Bitey, indeed. It’s how she loves. A limp handhold in a limo on the most emotionally intense day of her life does not indicate the marriage is loveless or doomed. In fact, now that everything’s out on the table, love is all they both have left. She kept his child. She reignited their relationship every time she could sense it burning out.

She has started to fight for this.

And in my experience, that means everything?

This is a couple where the tension roiled under the surface for 4 fucking seasons, coming out in heartbreaking bursts as Tom struggled to love Shiv in a way she could accept, and Shiv fought it with all her heart, until, in her crippled weird little way, she loved him back with the ultimate sacrifice of ATN.

Yes, Shiv is giving something up. But she’s also, undeniably, starting something new. Sure he said “I don’t know” when she asked at the beginning of the episode. Just like she said “no” when he invited her into the car. Yet there she was.

Tom said “maybe” on the phone. But putting his hand out was a definitive, if perhaps unromantic, YES. And Shiv putting her hand in his, while it may not have been roses and song, was an undeniable OH THANK GOD.

After everything that happened this weekend, your definitive “THEY’RE GONNA BE MISERABLE” proof was them not holding hands tightly enough the WEEK OF THE BIGGEST FIGHTS IN THEIR WHOLE RELATIONSHIP AND HER FATHER’S DEATH?

Sorry, to me their faces said “sad,” but their hands said happy.

Shiv isn’t Caroline. It’s just what she’s afraid of. Tom isn’t Logan, and he never will be. If their relationship can change and evolve this much in a week, I think the next ten months of settling into new roles, having a baby, and RUNNING AN EMPIRE TOGETHER is going to be pretty fucking good for them, because there is zero, zero chance Tom is going to be let her cut all the way out. He’s in love with her.

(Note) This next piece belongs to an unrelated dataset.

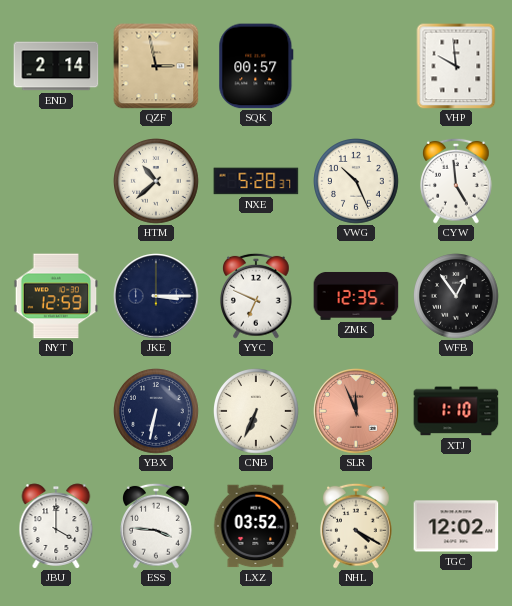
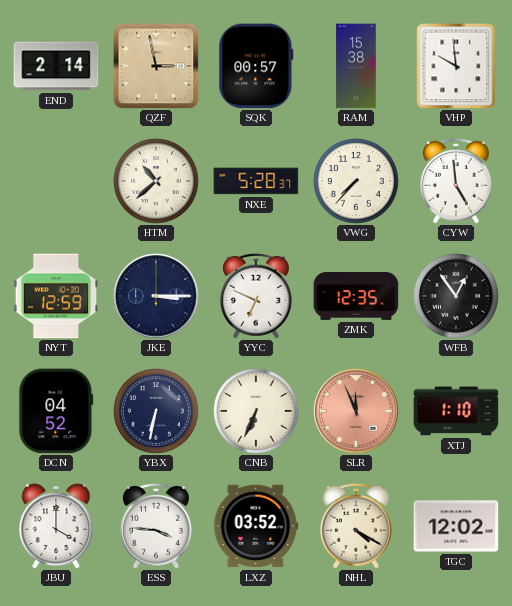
RAM: none -> 15:38
VWG: 10:26 -> 7:37
DCN: none -> 04:52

And she’s finally ready to try.

I think, perhaps, it means something that the only happy, functional romantic relationship that springs to mind in any of Armstrong’s work is between two terrorists.

Perhaps you read this, and thought me naive. Maybe you think I missed something, some piece of subtext or some “well actually” interview with Armstrong or Mark Mylod.

In my eyes, they may have set out to create a tragedy. But if that’s what they meant to do, it’s certainly the most hopeful tragedy I’ve ever seen.